One of the things I miss the most from Rails is the handy scaffold helpers. It made it super easy to generate a new model or controller without needing to manually create all the boilerplate myself. Fortunately, it’s easy to recreate this behavior for your own custom projects using yeoman. This is great because custom yeoman generators make it easy to create any scaffolding your project might require. It’s also possible to use Typescript to write your own local custom yeoman generators and run them using ts-node. It’s a shame that yeoman has dropped off in popularity, because it’s really really awesome at scaffolding. I don’t think there’s any other project in the node ecosystem that can come close, even today.

Usually people think of Yeoman as just being able to run globally install generators for bootstrapping new projects, and if you read the Yeoman docs you’ll get this impression. However, it’s super easy to use yeoman locally just by running yo /path/to/generator.js.
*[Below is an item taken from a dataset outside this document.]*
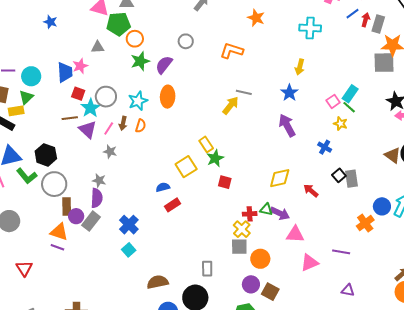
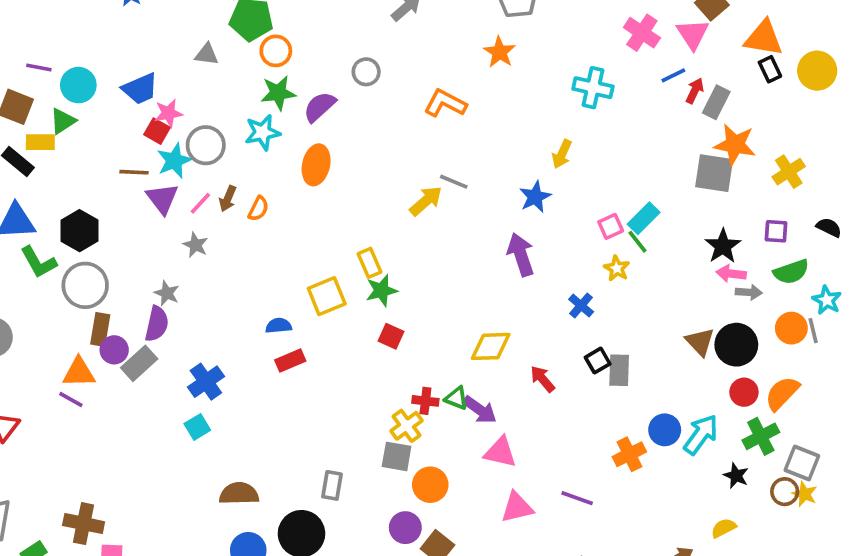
pink star: (80, 66) -> (168, 113), moved
blue trapezoid: (65, 72) -> (140, 89), turned 60
cyan star: (138, 101) -> (262, 132), moved
orange triangle: (59, 232) -> (79, 372), turned -30

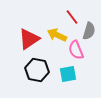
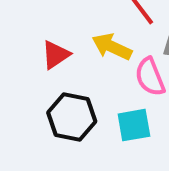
red triangle: (29, 39) -> (56, 55), size x0.7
This means there’s no need for a separate package.json for your yeoman generators and no need to make a special app/index.js - you can just make whatever generators you’d like and put them in a folder inside your project. For example, I like to use the following structure:

project
├── package.json
├── src/...
├── test/...
└── scaffold
    ├── thing1
    │   ├── index.js
    │   └── templates
    │       ├── template1.js.tpl
    │       └── ...
    └── thing2
        ├── index.js
        └── templates
            └── ...

Then, in the package.json for the project, you can add these scaffolds as normal scripts

...
"scripts": {
  ...
  "scaffold:thing1": "yo ./scaffold/thing1",
  "scaffold:thing2": "yo ./scaffold/thing2",
}

Of course, you’ll also need to npm install yeoman-generator and npm install yo. Then just fill in your index.js for each generator and templates like a normal yeoman generator and you’re good to go!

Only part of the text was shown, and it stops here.